School Consolidation Referendum Sparks Disagreement
If voters in the Catlin and Jamaica school districts say yes in the November election, their two, small, south Vermilion County school districts will consolidate into one district, to be called the Salt Fork school district. But opponents of consolidation are raising concerns.
The Catlin and Jamaica school boards voted last spring to ask voters to let them consolidate. State officials approved the referendum over the summer. Backers of consolidation says it’s the best available way to keep Jamaica and Catlin schools afloat, in the face of declining population and cuts in state funding.
Consolidation has has plenty of supporters in the Catlin and Jamaica school districts, and those supporters turned out at public question and answer sessions held by the districts in early October. But the opponents turned out, too. Members of the Thrive For Better Education Committee handed out anti-consolidation flyers at a meeting at the Jamaica High School gym on October 8th.
Jamaica parent and Thrive Committee member Jared Fritz wants his school district to consider other options --- including other potential partners, before going ahead with this one.

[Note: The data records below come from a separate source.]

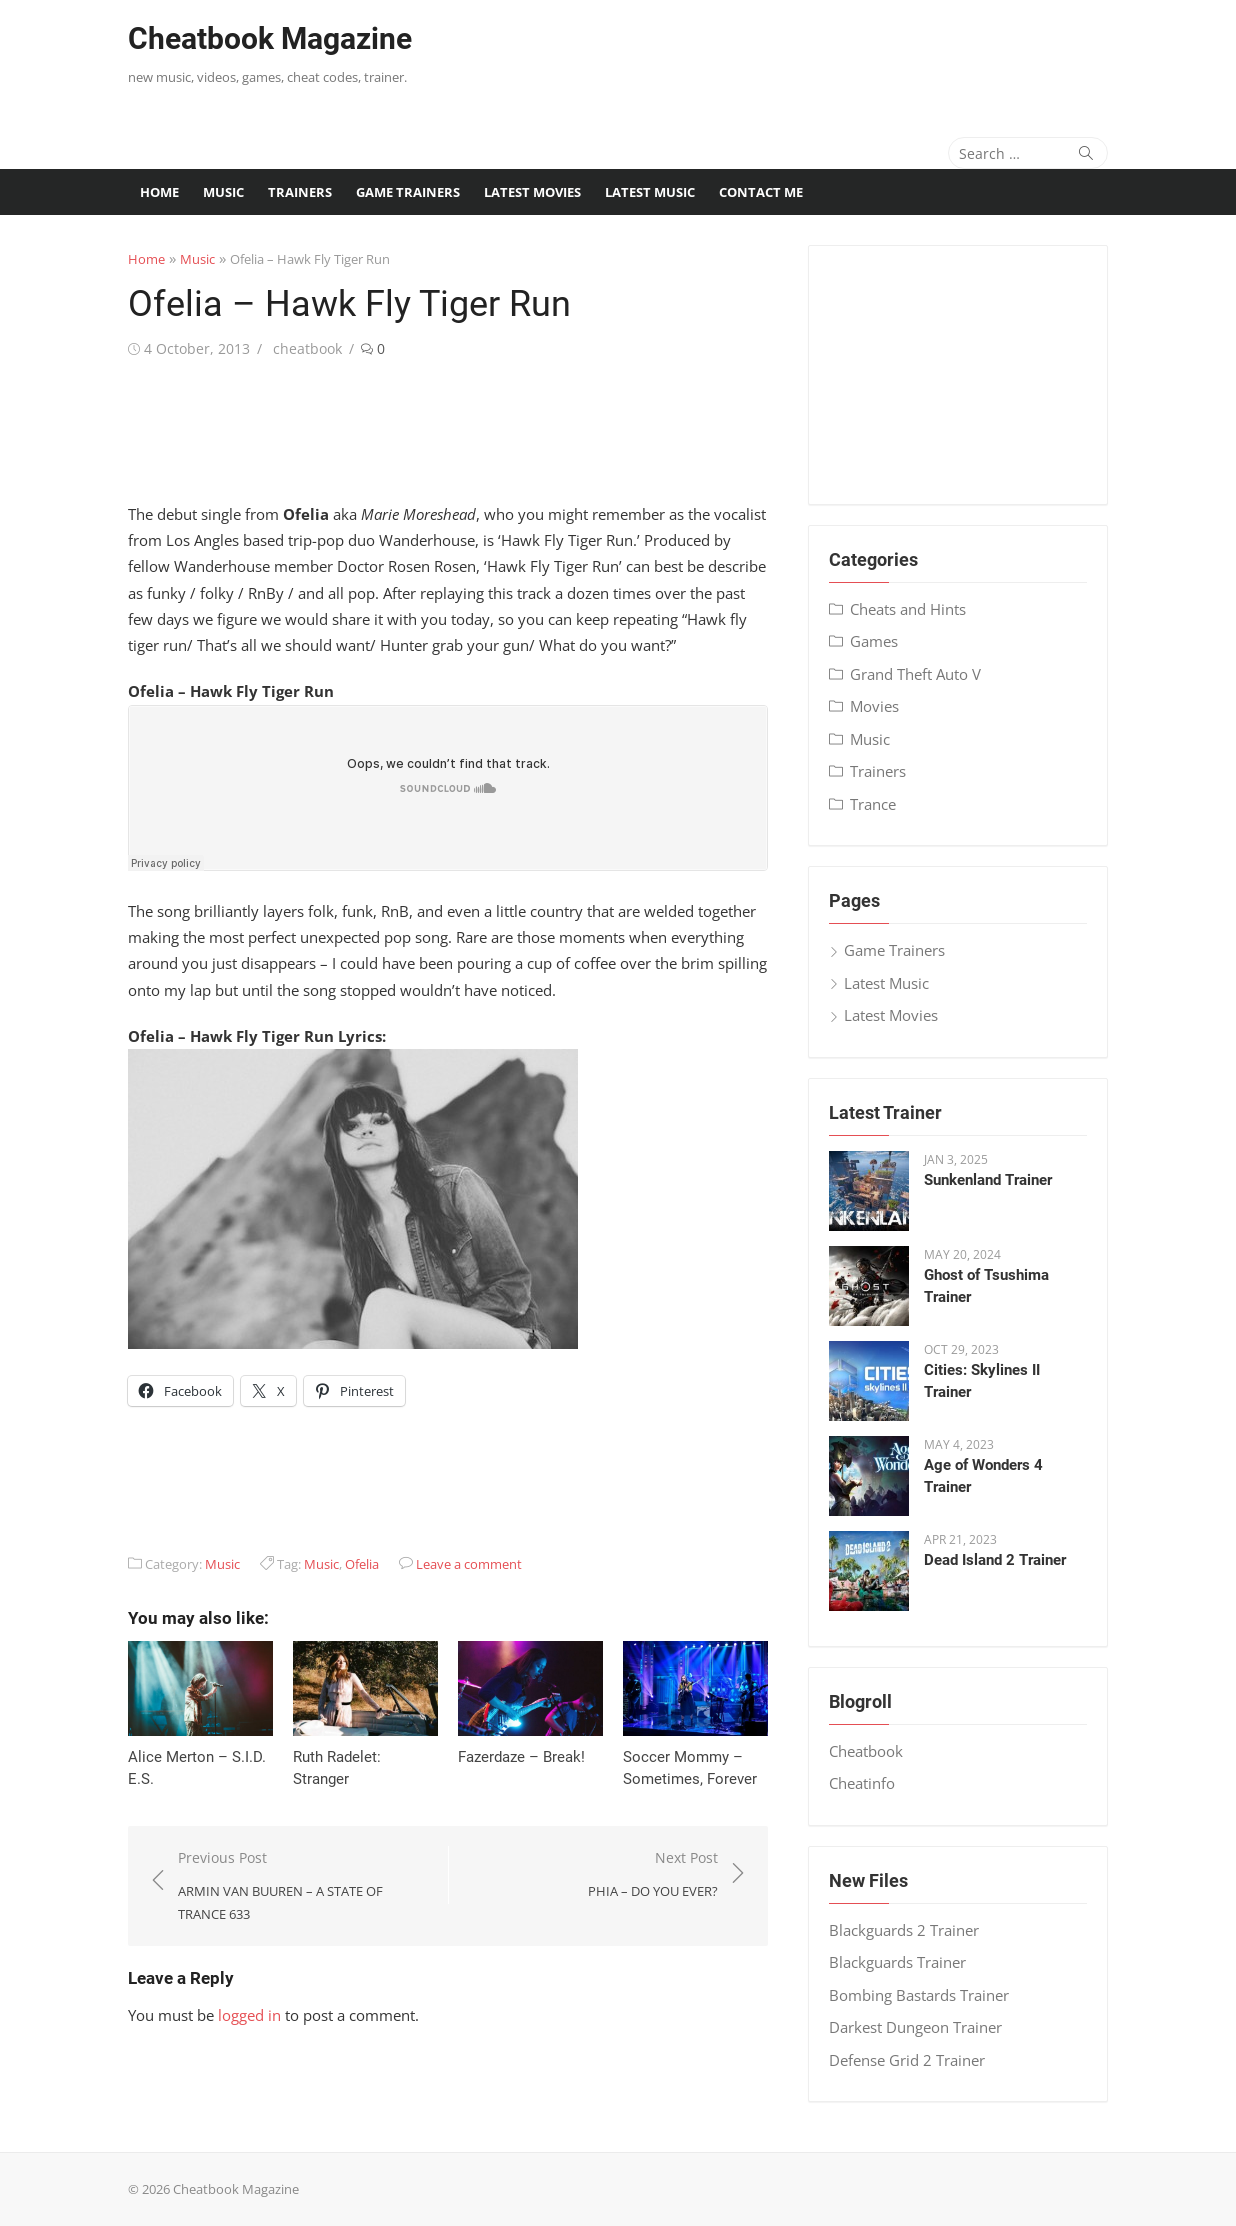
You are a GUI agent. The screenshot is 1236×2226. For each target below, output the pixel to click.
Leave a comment (469, 1564)
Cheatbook (866, 1751)
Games (874, 641)
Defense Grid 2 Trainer (907, 2060)
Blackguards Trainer (897, 1962)
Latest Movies (532, 192)
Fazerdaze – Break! (521, 1757)
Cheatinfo (862, 1783)
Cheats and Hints (908, 609)
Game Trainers (408, 192)
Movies (874, 706)
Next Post (653, 1875)
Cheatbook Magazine (270, 38)
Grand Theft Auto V (915, 674)
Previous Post (303, 1887)
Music (223, 192)
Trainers (300, 192)
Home (159, 192)
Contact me (761, 192)
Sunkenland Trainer (988, 1180)
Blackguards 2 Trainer (904, 1930)
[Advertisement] (825, 55)
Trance (873, 804)
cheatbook (307, 348)
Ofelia (362, 1564)
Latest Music (650, 192)
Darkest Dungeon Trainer (915, 2027)
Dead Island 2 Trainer (995, 1560)
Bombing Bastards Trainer (919, 1995)
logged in (249, 2015)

“Proposing that this is the best things for kids, best thing for the districts, best thing for taxpayers, best thing for teachers --- nobody really knows, because nobody ever looked at anything but the Catlin option”, said Fritz. “And when I say vet --- white-board the neighboring districts, the Westvilles, the Heritages, the Shilohs (referring to other small, nearby school districts), and vet those to see, is there a better option? This (Catlin-Jamaica consolidation) may be the best option, nobody knows. Because this is the only one that’s ever been focused on. “
Catlin and Jamaica are both very small districts that combined their high school sports programs years ago. But they’re not identical. Jamaica CUSD #12 is already a product of consolidation, covering four small towns ---- Jamaica, Sidell, Indianola and Fairmount --- with its school campus in the countryside, about two miles south of Jamaica. Few, if any students, walk to school in the Jamaica district. But many can in the more populous Catlin CUSD #5, which serves just Catlin and Catlin Township, with its schools right in the middle of town.
Under the consolidation plan, the middle school in Catlin and the high school in Jamaica would both close, while both elementary schools would stay open. But Mel Sanford, who lives in the Catlin District, told the panel of school officials at the Jamaica meeting that he fears the closures won’t save enough money, and Catlin might someday have to close its elementary school as well.
“So I guess we’re fearful that the long-term fix is someday, a building’s going to close”, said Sanford. “And we don’t want that to be our building. Our town is built around our grade school … and our junior high. If we lose that, our town dries up.”
Besides looking for partnerships with other nearby districts, Fritz, Sanford and others with the Thrive For Better Education Committee want to investigate different types of partnerships, like a cooperative high school, which two or more districts would run together, without consolidating. (Paris Cooperative High School in Edgar County is Illinois’ first co-op high school, operated jointly by Paris School District 95 and the adjacent Paris Unit 4 School District). With a co-op high school, both school districts would stay autonomous and not have to worry about being the minority voice on a consolidated school board. But the Jamaica and Catlin school boards have already considered and rejected the co-op idea.
Jamaica first grade teacher and high school parent Dawn Eakle serves on the Salt Fork Committee of Ten, formed to study consolidation. Eagle was among those answering questions at the Jamaica meeting, and in her opening statement, she argued that the community needs to act now.
“Waiting a few more years until things get really bad is not the answer”, said Eakle. “We are already operating at near bare bones. What are we saying to our children if we don’t vote yes? We are the adults. We need to make the decision that will make a true difference in the lives of our kids and our communities.”
One thing the two sides in the consolidation debate seem to agree on is that things will only get worse for their rural school districts over time, and that by the next decade, they will have to look at additional partnerships with other school districts in order to avoid financial collapse. Thrive Committee member Jared Fritz agrees that rural school finances will continue to decline while school expenses rise.
“Gas isn’t 50 cents a gallon any more” said Fritz. “It’s four dollars a gallon, and that’s what it takes to run buses. Small towns are dying. Our population’s getting smaller. The enrollment here is smaller. But that doesn’t necessarily mean, jump at the first ship by.”
Jamaica school superintendent Phil Harrison said after the meeting that if voters reject consolidation, his school district may explore forming a cooperative high school with another district, as well as other options --- partly because their budget is too lean to cut much further. But he says that decision would be up to the elected officials.